Carrie Underwood was nervous the night she made her Grand Ole Opry debut. Most singers are, but the naturally shy young woman from Oklahoma had won American Idol just two weeks before — the first country singer to finish first on the top-rated TV show — and she wasn’t sure how she’d be accepted at the venerated institution. She needn’t have worried.
“It’s kind of magical,” she gushed on the side of the Opry stage just after finishing her two-song set. “I don’t feel like I deserve this at all.” But Carrie absolutely deserved the thunderous applause that night, and that sense of magic has stayed with her throughout her career — one of the most impressive in country music history.
Since that night in June 2005, Carrie has placed more than a dozen singles at the top of the country charts, including “Jesus, Take the Wheel,” “Before He Cheats,” “Cowboy Casanova,” the appropriately titled “All-American Girl,” “Good Girl” and “See You Again.” She has sold more than 15 million albums worldwide. Her debut album, Some Hearts, is the best-selling album from any American Idol contestant. It spent 27 weeks at No. 1 on Billboard magazine’s Top Country Albums chart across a three-year period, and Billboard ranked it as the Top Country Album of the last decade.

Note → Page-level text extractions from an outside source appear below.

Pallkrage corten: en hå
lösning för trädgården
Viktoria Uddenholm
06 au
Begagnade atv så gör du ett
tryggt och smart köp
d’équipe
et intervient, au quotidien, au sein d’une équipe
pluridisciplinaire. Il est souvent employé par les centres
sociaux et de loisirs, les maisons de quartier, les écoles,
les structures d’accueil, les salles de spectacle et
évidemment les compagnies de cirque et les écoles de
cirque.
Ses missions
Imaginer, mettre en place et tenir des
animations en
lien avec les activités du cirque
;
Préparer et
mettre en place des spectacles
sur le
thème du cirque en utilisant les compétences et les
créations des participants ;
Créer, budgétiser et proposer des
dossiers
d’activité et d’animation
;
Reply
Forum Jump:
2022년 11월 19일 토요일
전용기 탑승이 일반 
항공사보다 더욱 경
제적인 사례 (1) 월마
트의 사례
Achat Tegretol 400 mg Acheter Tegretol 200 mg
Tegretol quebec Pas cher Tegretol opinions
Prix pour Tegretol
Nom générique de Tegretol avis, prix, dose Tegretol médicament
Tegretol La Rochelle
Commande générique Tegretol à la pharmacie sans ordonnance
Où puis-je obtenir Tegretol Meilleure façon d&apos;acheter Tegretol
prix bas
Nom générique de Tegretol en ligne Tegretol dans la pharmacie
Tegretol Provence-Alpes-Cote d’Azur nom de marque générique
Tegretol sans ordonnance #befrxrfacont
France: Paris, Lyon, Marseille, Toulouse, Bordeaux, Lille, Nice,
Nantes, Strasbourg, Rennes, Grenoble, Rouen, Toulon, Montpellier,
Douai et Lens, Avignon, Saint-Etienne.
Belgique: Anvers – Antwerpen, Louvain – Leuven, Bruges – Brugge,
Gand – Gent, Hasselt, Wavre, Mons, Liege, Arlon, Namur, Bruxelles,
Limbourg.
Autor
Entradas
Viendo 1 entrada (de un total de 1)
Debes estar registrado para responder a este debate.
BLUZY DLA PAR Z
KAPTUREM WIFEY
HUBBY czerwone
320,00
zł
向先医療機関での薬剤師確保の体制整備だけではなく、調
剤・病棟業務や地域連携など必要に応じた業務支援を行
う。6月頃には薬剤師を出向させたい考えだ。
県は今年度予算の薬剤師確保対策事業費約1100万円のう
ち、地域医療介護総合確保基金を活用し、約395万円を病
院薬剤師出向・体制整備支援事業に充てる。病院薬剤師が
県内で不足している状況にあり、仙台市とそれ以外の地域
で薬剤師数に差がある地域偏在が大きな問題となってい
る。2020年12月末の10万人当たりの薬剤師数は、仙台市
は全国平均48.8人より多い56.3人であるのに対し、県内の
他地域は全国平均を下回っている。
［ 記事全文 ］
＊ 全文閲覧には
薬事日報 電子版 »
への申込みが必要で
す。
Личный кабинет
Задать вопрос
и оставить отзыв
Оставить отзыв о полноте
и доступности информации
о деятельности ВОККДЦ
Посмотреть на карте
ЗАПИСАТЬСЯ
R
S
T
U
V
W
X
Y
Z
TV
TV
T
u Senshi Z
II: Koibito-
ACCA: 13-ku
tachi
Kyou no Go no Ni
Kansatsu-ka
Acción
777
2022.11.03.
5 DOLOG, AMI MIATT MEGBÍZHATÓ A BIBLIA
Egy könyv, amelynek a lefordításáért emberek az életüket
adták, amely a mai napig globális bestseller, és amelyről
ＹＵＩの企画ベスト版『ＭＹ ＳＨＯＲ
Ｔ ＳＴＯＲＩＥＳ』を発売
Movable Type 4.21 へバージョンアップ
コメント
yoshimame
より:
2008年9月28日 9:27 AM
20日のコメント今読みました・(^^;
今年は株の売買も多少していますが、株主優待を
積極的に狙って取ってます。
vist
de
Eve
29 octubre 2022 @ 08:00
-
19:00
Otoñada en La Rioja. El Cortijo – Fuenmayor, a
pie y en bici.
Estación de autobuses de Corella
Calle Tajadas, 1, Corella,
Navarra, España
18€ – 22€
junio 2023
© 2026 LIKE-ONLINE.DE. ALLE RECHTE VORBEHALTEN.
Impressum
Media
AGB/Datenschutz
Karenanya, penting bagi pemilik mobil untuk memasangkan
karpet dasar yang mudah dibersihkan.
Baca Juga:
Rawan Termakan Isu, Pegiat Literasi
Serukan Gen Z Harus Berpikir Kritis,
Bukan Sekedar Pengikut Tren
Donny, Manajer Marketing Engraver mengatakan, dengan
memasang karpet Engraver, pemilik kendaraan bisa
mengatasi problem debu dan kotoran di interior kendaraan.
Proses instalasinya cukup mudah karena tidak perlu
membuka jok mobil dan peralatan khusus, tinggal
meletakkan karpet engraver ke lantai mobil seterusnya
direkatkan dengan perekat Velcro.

Carrie has become one of the most honored young singers in country music today, with a trophy tally that includes seven Grammys and multiple awards from the Academy of Country Music and the Country Music Association, which she has co-hosted with fellow Opry star Brad Paisley.
Growing up without cable television more than 500 miles away from the Opry in Checotah, Oklahoma, Carrie rarely saw or heard the Opry growing up, but its powerful legacy still captured her imagination.
“I don’t even know how, but I always knew what it was,” she says. “You don’t have to see it or hear it, you automatically just know what it is. That’s how legendary it is.”
Carrie’s Opry dream came true on March 15, 2008, when Randy Travis surprised her on the Opry stage with an invitation to join the cast of the show. “Let me think about it,” she said playfully, before responding with an emphatic “Yes!” as she wiped tears from her eyes.
The key moments in Carrie’s Opry career have usually taken place in the presence of legends. She was introduced to the Opry by Country Music Hall of Famer Bill Anderson; she was invited to join the Opry by Randy Travis; and she was inducted by Garth Brooks.
“The induction award they gave me says, ‘Hey, you’re a part of the family,'” Carrie says. “It means a lot to me because it’s the heart of country music, the church, the sacred place, the super-elite club that says you love this music.”